また、評論家の古谷経衡氏も昨年7月のプレジデントオンラインの記事内で、石丸氏を厳しく批判している。 〈現在、石丸が出している著作は二冊。『覚悟の論理』と『シン・日本列島改造論』である。特に『覚悟の〜』の方は、商業出版のレベルに到達していない、というほどの酷い内容だ。(中略)典型的な自己啓発本で、中身は何もない〉
一方、都知事選への立候補決意を公表している中での『シン・日本列島改造論』も〈出馬動機のところはひどく曖昧なまま、逃げるようにして日本の将来への危機意識で終わる〉と断じた。

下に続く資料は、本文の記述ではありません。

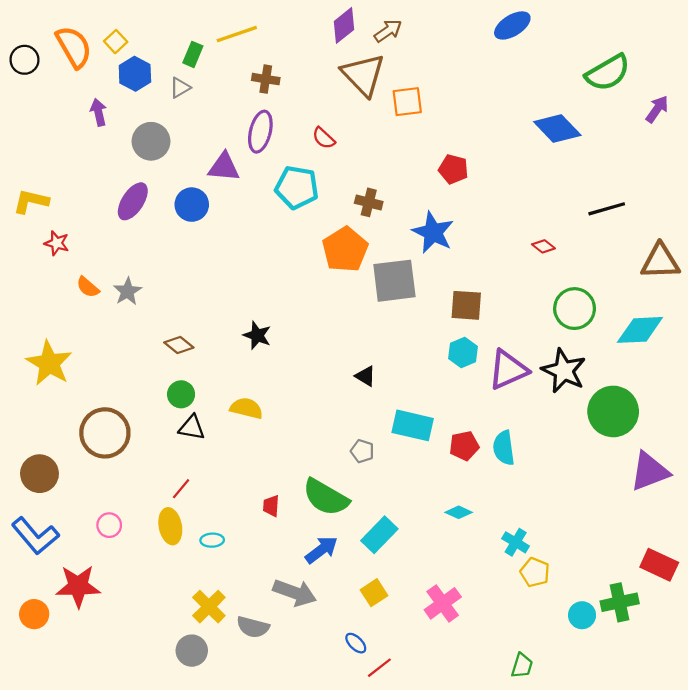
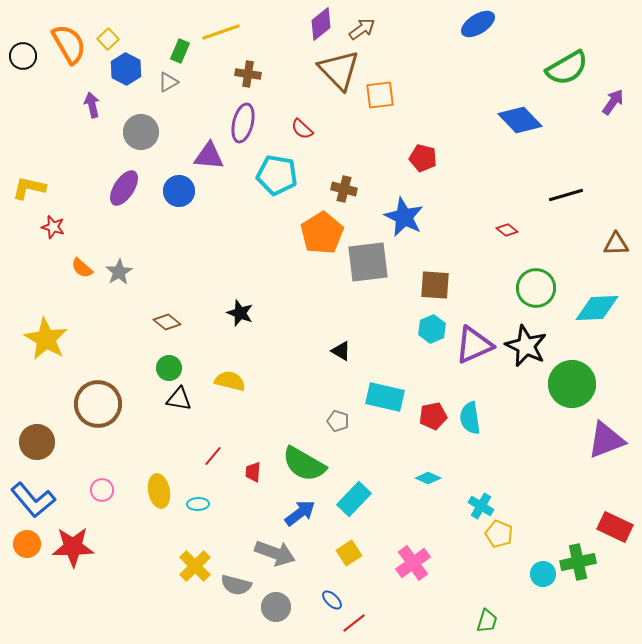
brown triangle: (660, 261) -> (616, 244), size x0.7
red line: (181, 489) -> (213, 456), moved
orange circle: (34, 614) -> (27, 544), moved
gray circle: (192, 651) -> (276, 607), moved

石丸氏のような存在は政治レベルをますます低下させる。中身のない政治家が跋扈するようになれば、それはそのまま国民生活に跳ね返ってくる。 都知事選での各種調査では世代別では、石丸氏は特に10代、20代からの支持が強かった。調査によると理由はシンプルだ。 選挙になるとメディアなどで政治や選挙の話がでるが、政治に関心がない若者にとって中身は難しい。そうした中で、極めて単純で抽象的なフレーズばかりを発する石丸氏の内容が、若者の常用ツールのSNSやYouTubeで分かりやすく展開されていれ、惹かれてしまうというのだ。

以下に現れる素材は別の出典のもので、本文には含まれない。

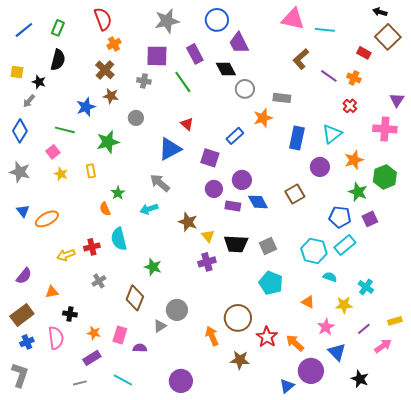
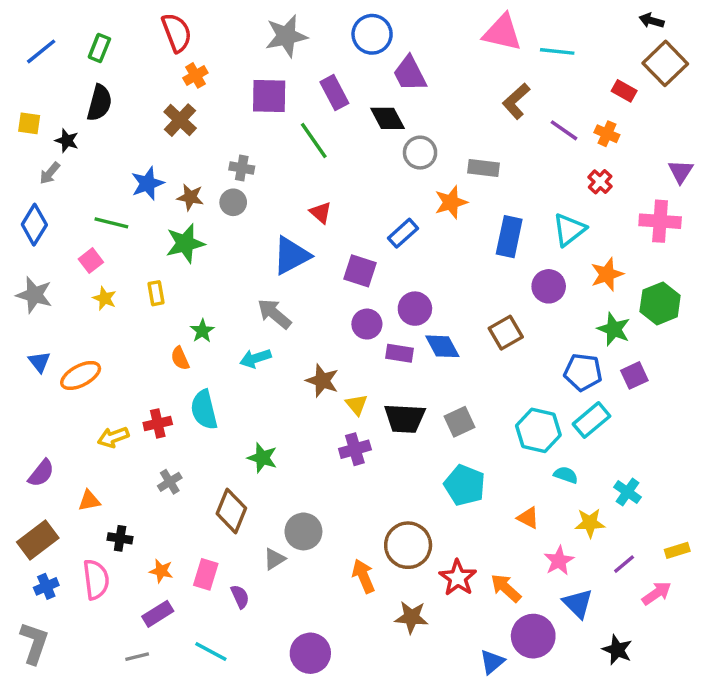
gray cross: (144, 81) -> (242, 168), moved
brown star: (111, 96) -> (190, 197), moved
purple semicircle: (140, 348) -> (240, 597), turned 64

ただ、問題は30~50代の石丸氏の支持層もいることだと民間の政策シンクタンクの代表は分析する。 「マスコミ各社の調査を分析すると、SNSやネットのショート動画だけで石丸氏を支持して投票先を決めた30~50代も多かった。彼らは大人というか、社会の中心的存在だ。10~20代ならまだ分かるが、彼らはいかがなものか。

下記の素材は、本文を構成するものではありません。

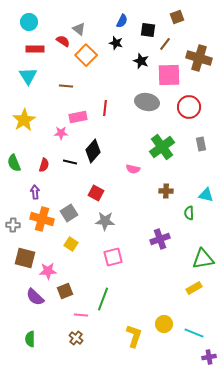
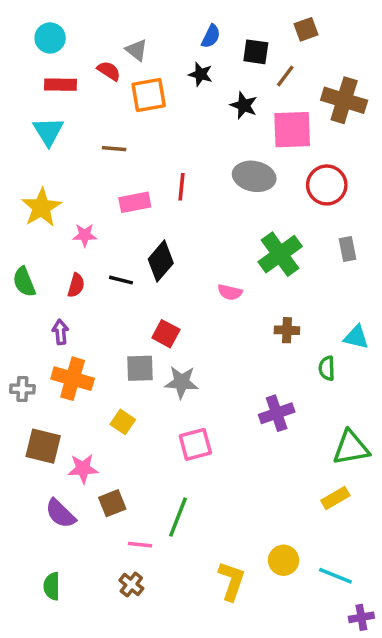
orange square: (86, 55) -> (149, 95), turned 35
pink star: (61, 133) -> (85, 235), moved
gray square: (69, 213) -> (140, 368), moved, turned 30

たった数秒、数分のショート動画で政治が分かった気になり、それで済ませてしまう。スマホやネットに洗脳され、現実とネットのダブルスタンダードがごちゃごちゃになってしまった人たちだ。ネットに染まった人たちが、ネットの世界を現実と思い込んでいる。こんな人たちが石丸氏を支援し、政治や社会を回していくことになったら、嘘がまかり通り、偽物が為政者になる。石丸現象は、政治や社会の危機と断言できる」
今回の記者会見騒動や新党の中身で、石丸氏の本質が露呈した。石丸氏の政治家としての中身は感じられず、彼が思い描く具体的な社会像も語ることができず、とにかく敵を作り、存在感を増すことを狙うのが目的だった。ただ最後に付け加えたい。そんな石丸氏に熱狂する、低レベルの支援者や有権者がいるということだ。
今こそ民度が問われている。
信者や支援者はいい加減目を覚ませ。あなたたちは、日本人全体の知性劣化と幼稚化の象徴であり、このままでは日本がどんどん鈍していくことになるだろう。